In place of CTT, Hobart et al. argue for the use of new psychometric methods, particularly Rasch methodology. How is Rasch different from CTT? One important difference is that Rasch has an explicit mathematical model that provides a representation of the measurement interaction. Rasch measurement theory says that a person’s response to an item is determined by the difference between a person’s location on the ruler (i.e., how much ability they have) and an item’s location on the ruler (i.e., how much ability an item requires). Thus it provides a representation of the measurement interaction. In particular, Rasch states that the higher a person’s ability with respect to the difficulty of an item, the higher the probability that a person will answer “yes” to an item. The Rasch scale runs from plus to minus infinity with the zero point at the place where the difficulty of the items in the survey is equal to the ability of the sample population. Each item is located on the ruler relative to the point at which there is equal probability of respondents answering “yes” or “no” to that particular item. In Rasch, the probability of answering “yes” or “no” is modeled as a logistic function. The mathematical equation that governs this function is the model that represents Rasch measurement theory.

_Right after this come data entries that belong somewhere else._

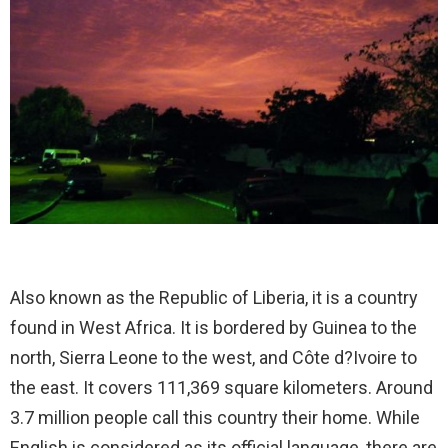
Also known as the Republic of Liberia, it is a country
found in West Africa. It is bordered by Guinea to the
north, Sierra Leone to the west, and Côte d?Ivoire to
the east. It covers 111,369 square kilometers. Around
3.7 million people call this country their home. While
English is considered as its official language, there are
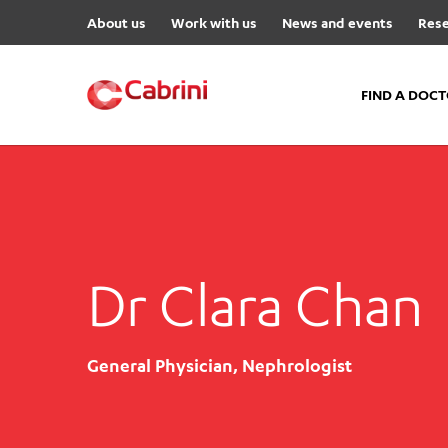
About us
Work with us
News and events
Rese
FIND A DOC
FIND A DOCTOR
Hospitals
Cabrini Malvern
Dr Clara Chan
Cabrini Brighton
Cabrini Women’s Mental Hea
Specialist Centres
General Physician, Nephrologist
Cabrini Exercise and Wellnes
Centre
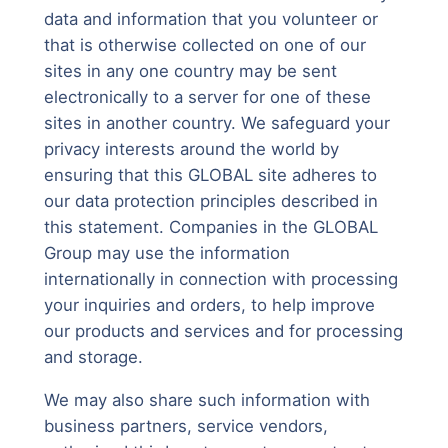
data and information that you volunteer or
that is otherwise collected on one of our
sites in any one country may be sent
electronically to a server for one of these
sites in another country. We safeguard your
privacy interests around the world by
ensuring that this GLOBAL site adheres to
our data protection principles described in
this statement. Companies in the GLOBAL
Group may use the information
internationally in connection with processing
your inquiries and orders, to help improve
our products and services and for processing
and storage.
We may also share such information with
business partners, service vendors,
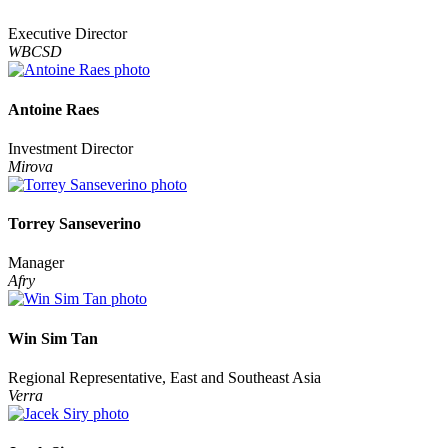
Executive Director
WBCSD
Antoine Raes
Investment Director
Mirova
Torrey Sanseverino
Manager
Afry
Win Sim Tan
Regional Representative, East and Southeast Asia
Verra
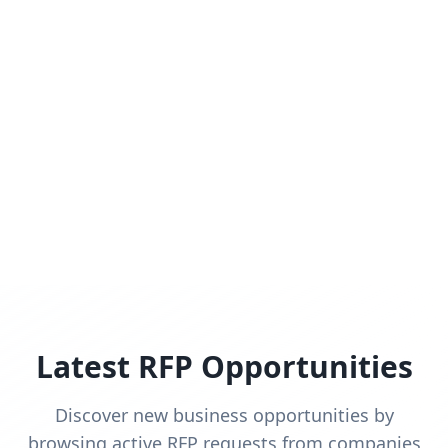
Latest RFP Opportunities
Discover new business opportunities by
browsing active RFP requests from companies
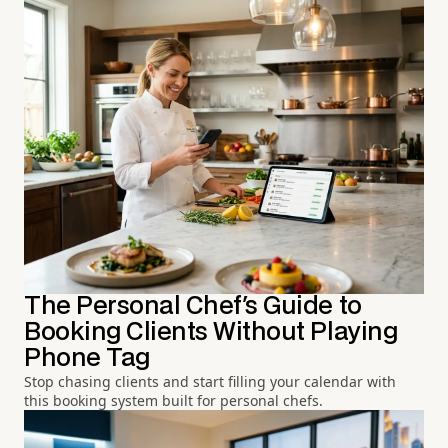
The Personal Chef's Guide to
Booking Clients Without Playing
Phone Tag
Stop chasing clients and start filling your calendar with
this booking system built for personal chefs.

A second difference between Rasch and CTT is that Rasch prioritizes its mathematical model over the data. CTT defines what it is measuring, say, quality of life, by the items that are generated, usually from a qualitative sample. It is a descriptive approach. The Rasch model, however, operationally defines the construct one is trying to measure as a relationship between a person’s ability and the probability they will answer “yes” to an item. When applied to a sample population, this model provides the characteristics and regression weights for selecting items and determining their difficulty, i.e., their place on the ruler (Stenner and Smith 1982). For example, if I ask respondents if they are balanced when seated and 95% say yes and if I ask if they can climb a flight of stairs and only 60% say yes, then balancing when seated is considered less difficult (i.e., requires less ability) than climbing stairs. Climbing stairs will appear farther down one end of the ruler than balanced when seated. Likewise, those who answer yes to more difficult items are considered to have more ability.

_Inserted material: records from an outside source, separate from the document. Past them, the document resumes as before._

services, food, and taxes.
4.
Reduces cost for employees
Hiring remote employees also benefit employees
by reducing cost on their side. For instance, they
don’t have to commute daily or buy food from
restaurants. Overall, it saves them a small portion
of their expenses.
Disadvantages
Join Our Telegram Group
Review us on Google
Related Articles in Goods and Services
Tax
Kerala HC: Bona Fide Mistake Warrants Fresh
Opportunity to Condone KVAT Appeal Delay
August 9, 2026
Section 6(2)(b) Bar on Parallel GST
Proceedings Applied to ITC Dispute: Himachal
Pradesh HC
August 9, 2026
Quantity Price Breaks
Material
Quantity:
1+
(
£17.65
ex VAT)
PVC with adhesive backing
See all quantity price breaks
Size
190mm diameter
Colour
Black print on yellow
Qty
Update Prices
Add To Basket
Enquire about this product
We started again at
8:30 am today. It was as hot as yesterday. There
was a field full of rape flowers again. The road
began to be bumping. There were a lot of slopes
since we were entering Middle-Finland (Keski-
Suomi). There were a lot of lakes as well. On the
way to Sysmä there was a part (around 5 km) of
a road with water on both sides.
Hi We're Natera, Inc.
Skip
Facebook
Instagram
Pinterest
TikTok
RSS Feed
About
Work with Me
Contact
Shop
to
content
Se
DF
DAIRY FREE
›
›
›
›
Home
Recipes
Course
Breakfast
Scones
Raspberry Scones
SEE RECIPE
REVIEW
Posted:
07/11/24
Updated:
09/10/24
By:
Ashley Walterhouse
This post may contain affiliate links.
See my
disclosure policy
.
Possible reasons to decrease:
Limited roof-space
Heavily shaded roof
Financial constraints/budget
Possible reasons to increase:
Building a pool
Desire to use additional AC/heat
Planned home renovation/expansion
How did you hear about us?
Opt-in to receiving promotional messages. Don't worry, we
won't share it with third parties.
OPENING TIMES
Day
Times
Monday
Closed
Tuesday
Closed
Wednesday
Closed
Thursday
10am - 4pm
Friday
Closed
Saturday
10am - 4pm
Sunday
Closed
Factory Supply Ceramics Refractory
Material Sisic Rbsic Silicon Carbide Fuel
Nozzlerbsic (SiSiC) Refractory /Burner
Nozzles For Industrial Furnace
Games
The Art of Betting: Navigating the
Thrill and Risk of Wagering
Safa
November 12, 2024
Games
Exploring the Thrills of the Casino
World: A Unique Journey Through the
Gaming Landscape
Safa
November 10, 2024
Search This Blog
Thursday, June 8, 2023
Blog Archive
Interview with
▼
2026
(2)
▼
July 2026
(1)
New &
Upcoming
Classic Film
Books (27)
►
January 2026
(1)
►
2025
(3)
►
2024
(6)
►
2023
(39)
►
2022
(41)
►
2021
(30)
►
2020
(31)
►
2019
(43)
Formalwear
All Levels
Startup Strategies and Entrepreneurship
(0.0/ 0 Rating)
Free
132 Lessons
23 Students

Within Rasch, the validity of a measure is determined by how well the data (i.e., respondent answers to survey questions) fit the predictions of the mathematical model applied to a sample (i.e., is balanced sitting less difficult than climbing stairs?) These predictions are made explicit in the construct specification equation in terms of the amount of variance that we should expect to find around the mean with respect to the balancing and climbing questions. If the model correctly describes the probability distributions of people responding to questions about walking and climbing, then we can say that the observed rating scale data satisfy the measurement model, i.e., this is a valid measure. If the model does not correctly describe the observed data, then so much the worse for the data. Within the confines of Rasch, data that do not fit the model cannot be measured.

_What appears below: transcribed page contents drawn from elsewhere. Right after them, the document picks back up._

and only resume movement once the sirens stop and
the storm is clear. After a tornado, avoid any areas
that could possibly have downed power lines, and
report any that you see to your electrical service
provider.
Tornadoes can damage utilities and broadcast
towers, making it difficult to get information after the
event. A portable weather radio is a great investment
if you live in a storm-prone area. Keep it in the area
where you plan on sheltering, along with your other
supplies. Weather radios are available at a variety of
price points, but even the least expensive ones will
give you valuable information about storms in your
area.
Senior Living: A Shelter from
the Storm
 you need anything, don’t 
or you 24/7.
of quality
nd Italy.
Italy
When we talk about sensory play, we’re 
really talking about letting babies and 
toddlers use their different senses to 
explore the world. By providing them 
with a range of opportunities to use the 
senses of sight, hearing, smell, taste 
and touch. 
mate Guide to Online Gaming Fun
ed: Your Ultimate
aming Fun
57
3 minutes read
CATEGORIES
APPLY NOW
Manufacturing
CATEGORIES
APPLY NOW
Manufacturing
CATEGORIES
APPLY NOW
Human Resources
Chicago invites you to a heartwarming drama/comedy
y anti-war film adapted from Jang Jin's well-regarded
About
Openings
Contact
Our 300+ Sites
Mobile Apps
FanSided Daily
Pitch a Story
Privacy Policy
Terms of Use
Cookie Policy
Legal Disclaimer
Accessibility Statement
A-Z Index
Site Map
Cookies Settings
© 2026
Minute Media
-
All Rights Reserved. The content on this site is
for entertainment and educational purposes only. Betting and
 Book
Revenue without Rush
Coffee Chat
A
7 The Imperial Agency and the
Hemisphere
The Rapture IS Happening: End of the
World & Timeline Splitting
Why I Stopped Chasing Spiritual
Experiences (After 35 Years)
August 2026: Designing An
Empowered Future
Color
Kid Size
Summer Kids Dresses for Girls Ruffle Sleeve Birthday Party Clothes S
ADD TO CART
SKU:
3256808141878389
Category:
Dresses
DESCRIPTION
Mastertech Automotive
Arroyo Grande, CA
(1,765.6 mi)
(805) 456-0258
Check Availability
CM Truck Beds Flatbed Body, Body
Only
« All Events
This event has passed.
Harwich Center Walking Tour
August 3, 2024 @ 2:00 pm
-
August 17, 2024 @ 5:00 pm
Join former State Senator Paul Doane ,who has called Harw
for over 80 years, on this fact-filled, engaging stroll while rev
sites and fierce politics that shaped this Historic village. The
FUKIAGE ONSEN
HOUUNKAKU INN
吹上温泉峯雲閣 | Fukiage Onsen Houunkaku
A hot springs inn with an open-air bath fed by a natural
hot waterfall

For Hobart et al., it is not only the validity of PROMs that Rasch improves but also their interpretability. As I discussed above, PROMs developed using CTT are notoriously difficult to interpret. The clinical significance of a 10-point increase on a particular scale is unclear in part because CTT can only deliver ordinal level data. They are also difficult to interpret because they have dubious validity, and if we do not know what something measures, it is difficult to interpret the significance of changes in scale scores. Rasch instruments, on the other hand, provide each item a precise location on the scale. If a mobility scale is validated, then an improvement from -1.5 to .5 indicates an improvement from, say, having the ability to climb the stairs to having the ability to walk on uneven ground. Every increase or decrease in ability is tagged on a Rasch scale to items of various difficulties and thus provides estimates of clinical significance for each move up or down the ruler.

[1] For a longer discussion of the difficulties that CTT has with distinguishing between true scoresand measurement error, see McClimans 2017.